◆ **Task requirements**
I would like the line with "entre 2016 y" and every line after it, down to the end of the entries below, output exactly and without pictures.

◆ **Material for this task**
______________________________

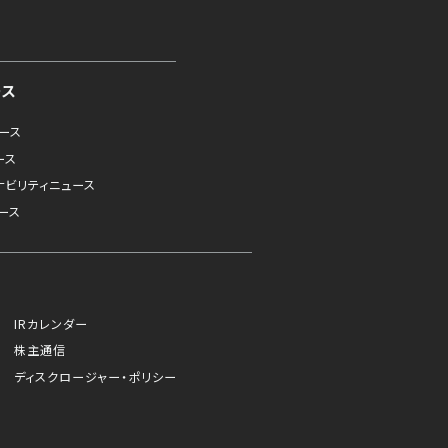
ース
ュース
ース
ナビリティニュース
ース
IRカレンダー
株主通信
ディスクロージャー・ポリシー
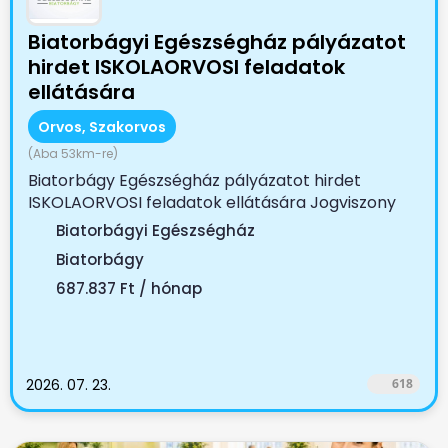
Biatorbágyi Egészségház pályázatot
hirdet ISKOLAORVOSI feladatok
ellátására
Orvos, Szakorvos
(Aba 53km-re)
Biatorbágy Egészségház pályázatot hirdet
ISKOLAORVOSI feladatok ellátására Jogviszony
tartama:...
Biatorbágyi Egészségház
Biatorbágy
687.837 Ft / hónap
2026. 07. 23.
618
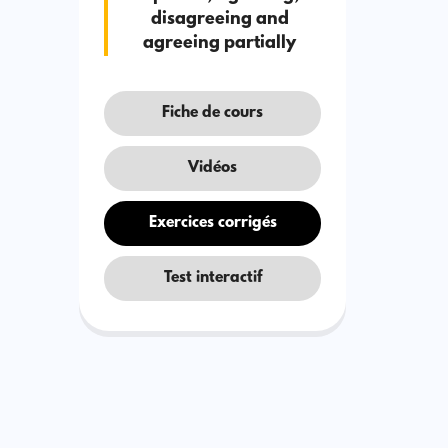
disagreeing and
agreeing partially
Fiche de cours
Vidéos
Exercices corrigés
Test interactif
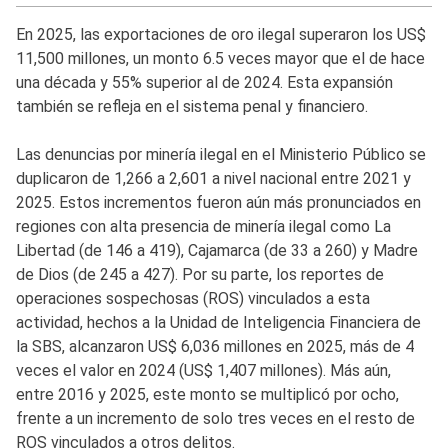
En 2025, las exportaciones de oro ilegal superaron los US$
11,500 millones, un monto 6.5 veces mayor que el de hace
una década y 55% superior al de 2024. Esta expansión
también se refleja en el sistema penal y financiero.
Las denuncias por minería ilegal en el Ministerio Público se
duplicaron de 1,266 a 2,601 a nivel nacional entre 2021 y
2025. Estos incrementos fueron aún más pronunciados en
regiones con alta presencia de minería ilegal como La
Libertad (de 146 a 419), Cajamarca (de 33 a 260) y Madre
de Dios (de 245 a 427). Por su parte, los reportes de
operaciones sospechosas (ROS) vinculados a esta
actividad, hechos a la Unidad de Inteligencia Financiera de
la SBS, alcanzaron US$ 6,036 millones en 2025, más de 4
veces el valor en 2024 (US$ 1,407 millones). Más aún,
entre 2016 y 2025, este monto se multiplicó por ocho,
frente a un incremento de solo tres veces en el resto de
ROS vinculados a otros delitos.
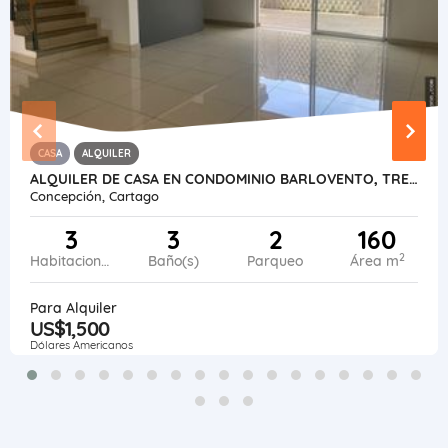
CASA
ALQUILER
ALQUILER DE CASA EN CONDOMINIO BARLOVENTO, TRES RÍOS
Concepción, Cartago
3
3
2
160
2
Habitaciones
Baño(s)
Parqueo
Área m
Para Alquiler
US$1,500
Dólares Americanos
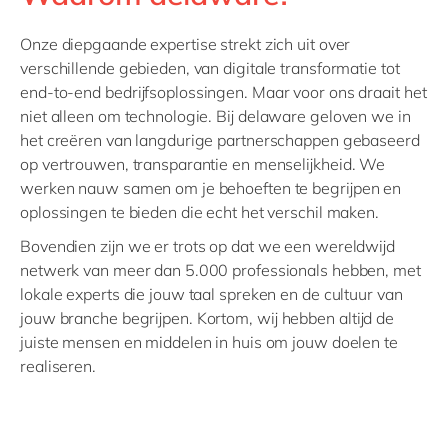
Onze diepgaande expertise strekt zich uit over
verschillende gebieden, van digitale transformatie tot
end-to-end bedrijfsoplossingen. Maar voor ons draait het
niet alleen om technologie. Bij delaware geloven we in
het creëren van langdurige partnerschappen gebaseerd
op vertrouwen, transparantie en menselijkheid. We
werken nauw samen om je behoeften te begrijpen en
oplossingen te bieden die echt het verschil maken.
Bovendien zijn we er trots op dat we een wereldwijd
netwerk van meer dan 5.000 professionals hebben, met
lokale experts die jouw taal spreken en de cultuur van
jouw branche begrijpen. Kortom, wij hebben altijd de
juiste mensen en middelen in huis om jouw doelen te
realiseren.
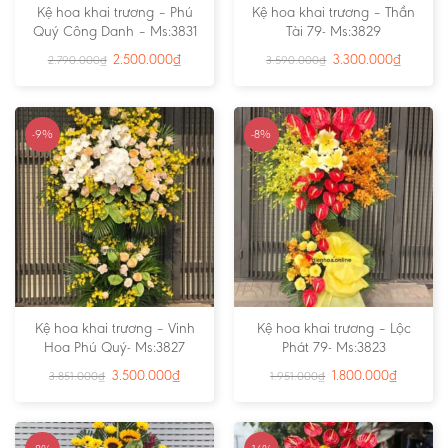
Kệ hoa khai trương – Phú
Kệ hoa khai trương – Thần
Quý Công Danh – Ms:3831
Tài 79- Ms:3829
2.500.000
₫
3.300.000
₫
2.790.000
₫
3.590.000
₫
-9%
-8%
Kệ hoa khai trương – Vinh
Kệ hoa khai trương – Lộc
Hoa Phú Quý- Ms:3827
Phát 79- Ms:3823
3.500.000
₫
1.800.000
₫
3.851.000
₫
1.951.000
₫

______________________________

◆ **Expected answer**
entre 2016 y 2025, este monto se multiplicó por ocho,
frente a un incremento de solo tres veces en el resto de
ROS vinculados a otros delitos.
CASA
ALQUILER
ALQUILER DE CASA EN CONDOMINIO BARLOVENTO, TRES RÍOS
Concepción, Cartago
3
3
2
160
2
Habitaciones
Baño(s)
Parqueo
Área m
Para Alquiler
US$1,500
Dólares Americanos
Onze diepgaande expertise strekt zich uit over
verschillende gebieden, van digitale transformatie tot
end-to-end bedrijfsoplossingen. Maar voor ons draait het
niet alleen om technologie. Bij delaware geloven we in
het creëren van langdurige partnerschappen gebaseerd
op vertrouwen, transparantie en menselijkheid. We
werken nauw samen om je behoeften te begrijpen en
oplossingen te bieden die echt het verschil maken.
Bovendien zijn we er trots op dat we een wereldwijd
netwerk van meer dan 5.000 professionals hebben, met
lokale experts die jouw taal spreken en de cultuur van
jouw branche begrijpen. Kortom, wij hebben altijd de
juiste mensen en middelen in huis om jouw doelen te
realiseren.
Kệ hoa khai trương – Phú
Kệ hoa khai trương – Thần
Quý Công Danh – Ms:3831
Tài 79- Ms:3829
2.500.000
₫
3.300.000
₫
2.790.000
₫
3.590.000
₫
-9%
-8%
Kệ hoa khai trương – Vinh
Kệ hoa khai trương – Lộc
Hoa Phú Quý- Ms:3827
Phát 79- Ms:3823
3.500.000
₫
1.800.000
₫
3.851.000
₫
1.951.000
₫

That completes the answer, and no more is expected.